If you missed Britain’s Hidden Homeless last night it’s well worth making time to catch on iPlayer.

The BBC documentary was presented by Speech Debelle, the Mercury-prize winning rapper with personal experience of what she was talking about. She spent three years sofa surfing and in hostels after falling out with her mum at 19 and wrote the opening song of what went on to be her prize-winning first album while in a hostel.

So this was far more than the standard celeb-fronted BBC3 documentary. You believed her when she said that hidden homelessness is three times bigger than the official figures suggest and that things are worse now than they were for her ten years ago.


Scheduling it against 56Up, the latest incarnation of the original reality TV programme, did not do it any favours but Britain’s Hidden Homeless more than justified itself in that kind of company as it presented four interwoven personal stories on the huge continuum from first staying on a friend’s sofa to sleeping in the park.

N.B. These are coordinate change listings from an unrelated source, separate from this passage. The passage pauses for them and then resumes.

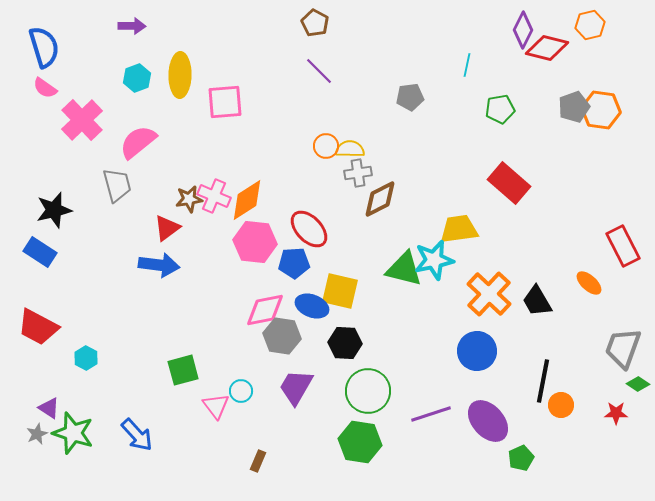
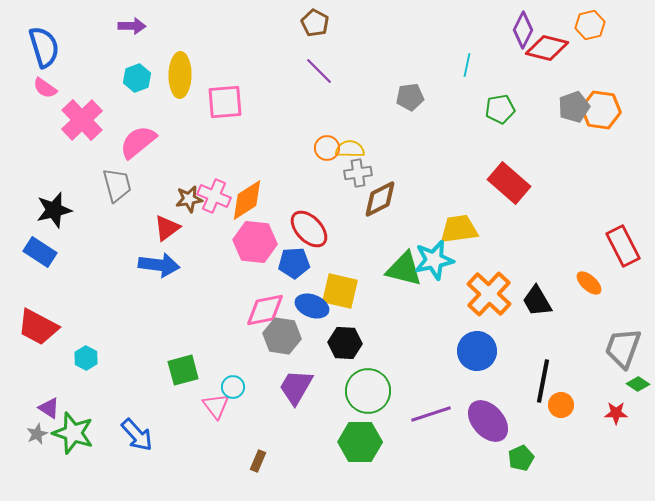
orange circle at (326, 146): moved 1 px right, 2 px down
cyan circle at (241, 391): moved 8 px left, 4 px up
green hexagon at (360, 442): rotated 9 degrees counterclockwise
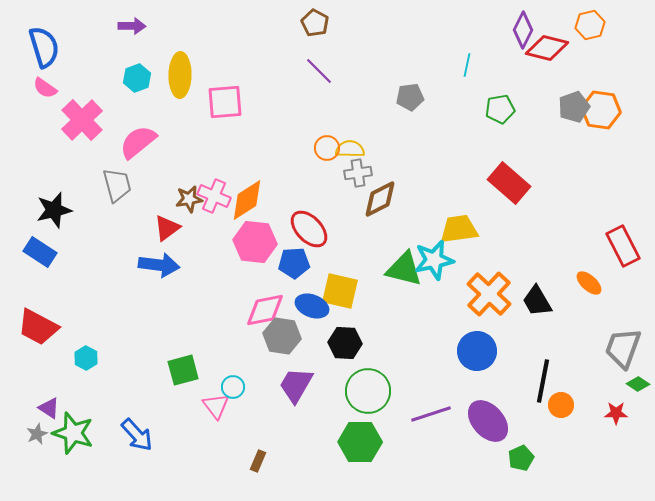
purple trapezoid at (296, 387): moved 2 px up
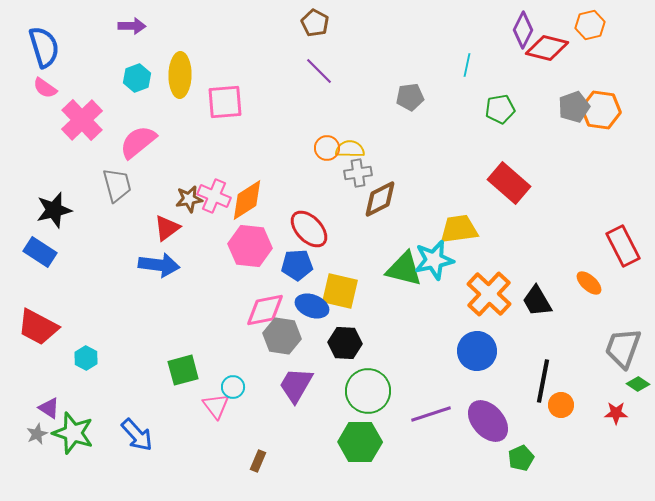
pink hexagon at (255, 242): moved 5 px left, 4 px down
blue pentagon at (294, 263): moved 3 px right, 2 px down
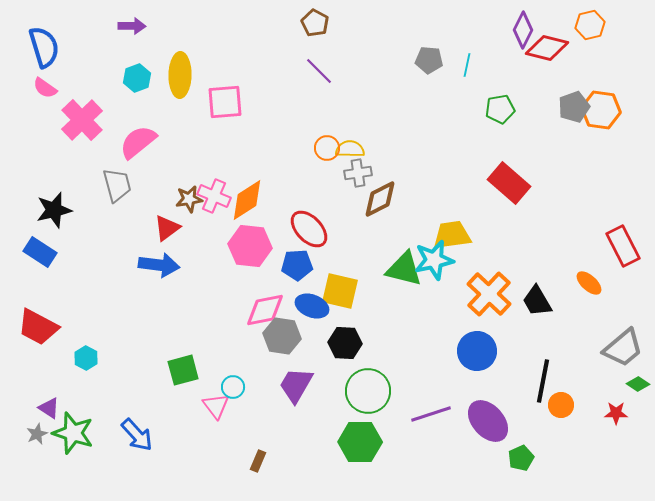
gray pentagon at (410, 97): moved 19 px right, 37 px up; rotated 12 degrees clockwise
yellow trapezoid at (459, 229): moved 7 px left, 6 px down
gray trapezoid at (623, 348): rotated 150 degrees counterclockwise
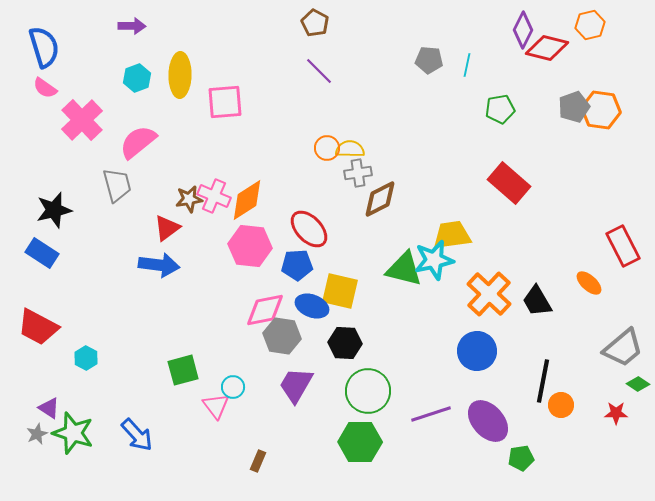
blue rectangle at (40, 252): moved 2 px right, 1 px down
green pentagon at (521, 458): rotated 15 degrees clockwise
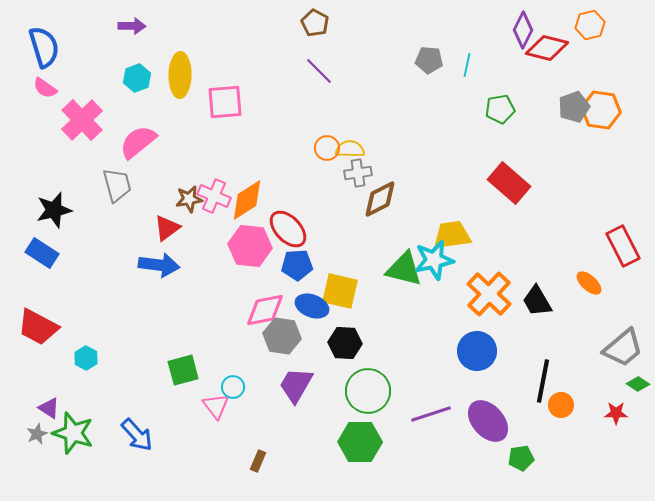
red ellipse at (309, 229): moved 21 px left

Sam, 25, was an unemployed graduate whose mother had to downsize who was running out of sofas. Stephen, 26, had been in and out of homelessness since his mum fell out with his stepdad and had spent seven months sleeping rough. Jordan, 20, had been sofa-surfing and sleeping rough (or as he put it, walking around) for four years after falling out with his family. Nikita, 18, left home at 16 after her recovering alcoholic mother moved in with a new boyfriend and was sleeping on her sister’s sofa.

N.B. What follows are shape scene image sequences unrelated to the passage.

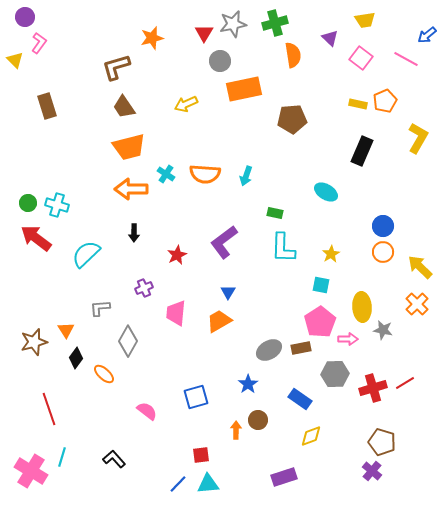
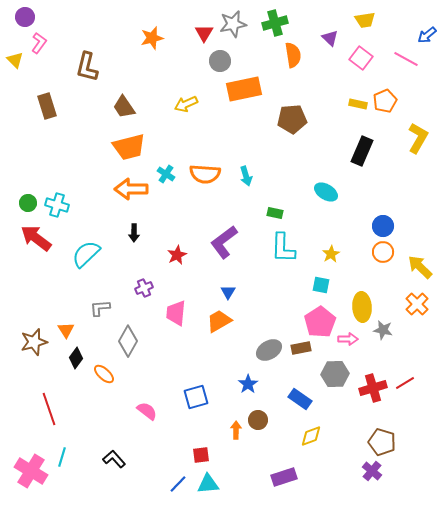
brown L-shape at (116, 67): moved 29 px left; rotated 60 degrees counterclockwise
cyan arrow at (246, 176): rotated 36 degrees counterclockwise
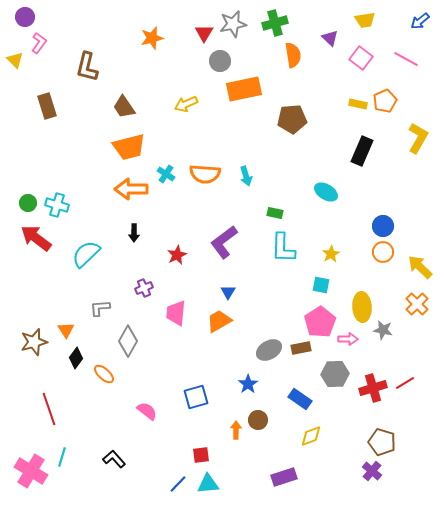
blue arrow at (427, 35): moved 7 px left, 14 px up
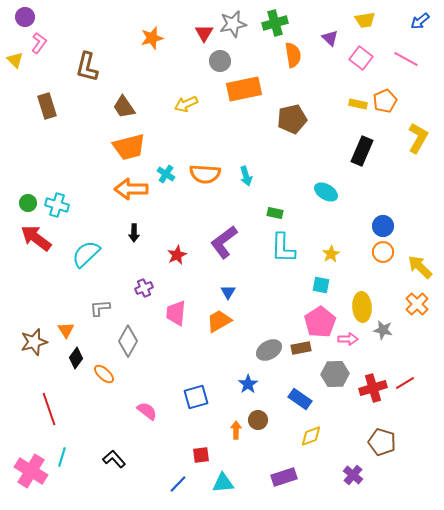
brown pentagon at (292, 119): rotated 8 degrees counterclockwise
purple cross at (372, 471): moved 19 px left, 4 px down
cyan triangle at (208, 484): moved 15 px right, 1 px up
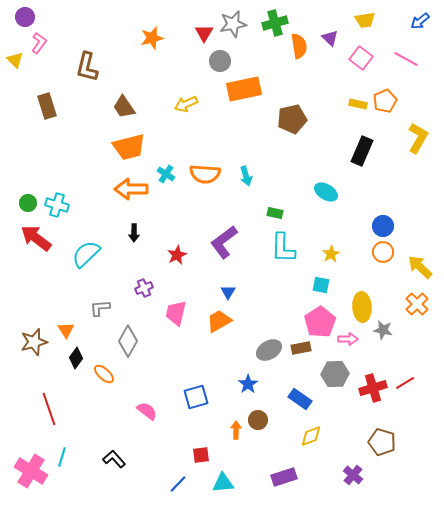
orange semicircle at (293, 55): moved 6 px right, 9 px up
pink trapezoid at (176, 313): rotated 8 degrees clockwise
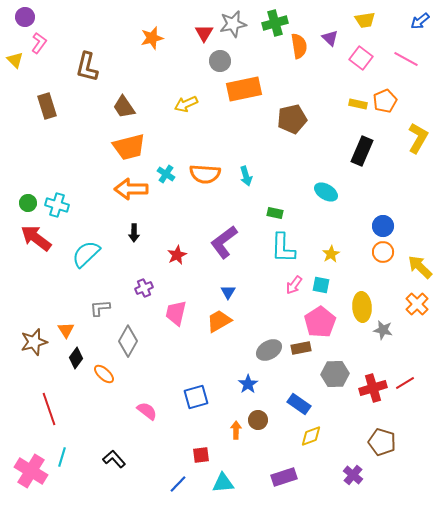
pink arrow at (348, 339): moved 54 px left, 54 px up; rotated 126 degrees clockwise
blue rectangle at (300, 399): moved 1 px left, 5 px down
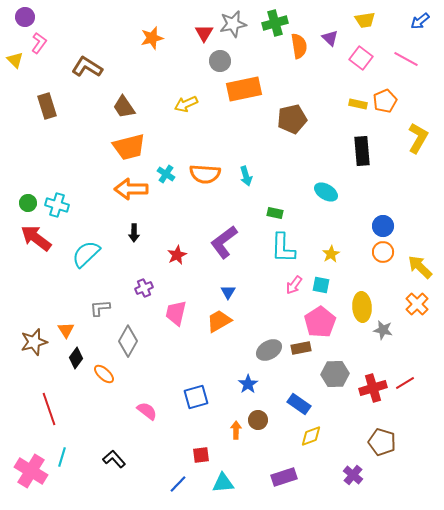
brown L-shape at (87, 67): rotated 108 degrees clockwise
black rectangle at (362, 151): rotated 28 degrees counterclockwise
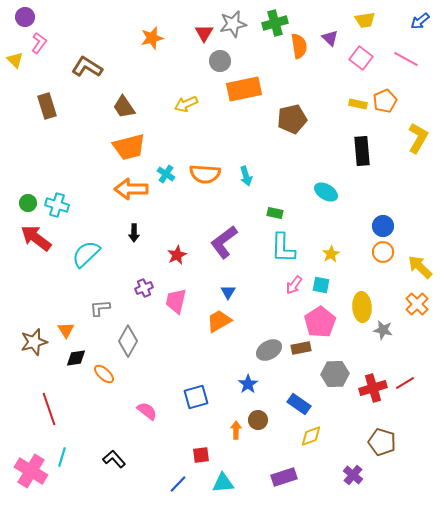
pink trapezoid at (176, 313): moved 12 px up
black diamond at (76, 358): rotated 45 degrees clockwise
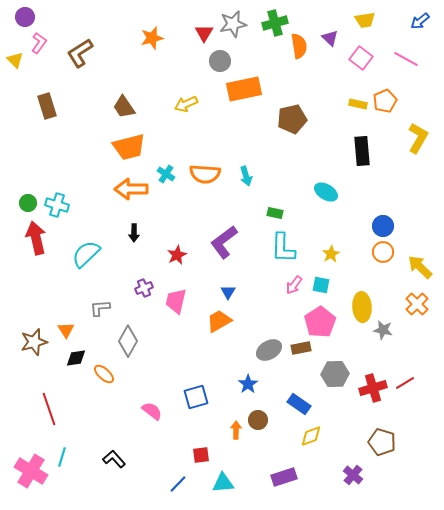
brown L-shape at (87, 67): moved 7 px left, 14 px up; rotated 64 degrees counterclockwise
red arrow at (36, 238): rotated 40 degrees clockwise
pink semicircle at (147, 411): moved 5 px right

So there were four personal stories that are probably repeated tens of thousands of times around the country. By definition nobody knows how many hidden homeless there really are but instinct suggests that with every other form of housing problem, from sharing and overcrowding to official homelessness and families in bed and breakfast, on the increase it must be too.

The programme avoided sensationalism and showed the grinding monotony of what it’s like to go from place to place and never having one to call home. It showed the good side of housing too, with the organisations and people prepared to help, and a genuinely moving final scene where Stephen finds a six-month tenancy and the luxury of his own backdoor. And it hinted at the way that cuts in housing benefit and support to those organisations are making things worse.

Above all though it left me wondering what will happen if the welfare-cutting ultras get their way on even more cuts in benefits for the under-25s.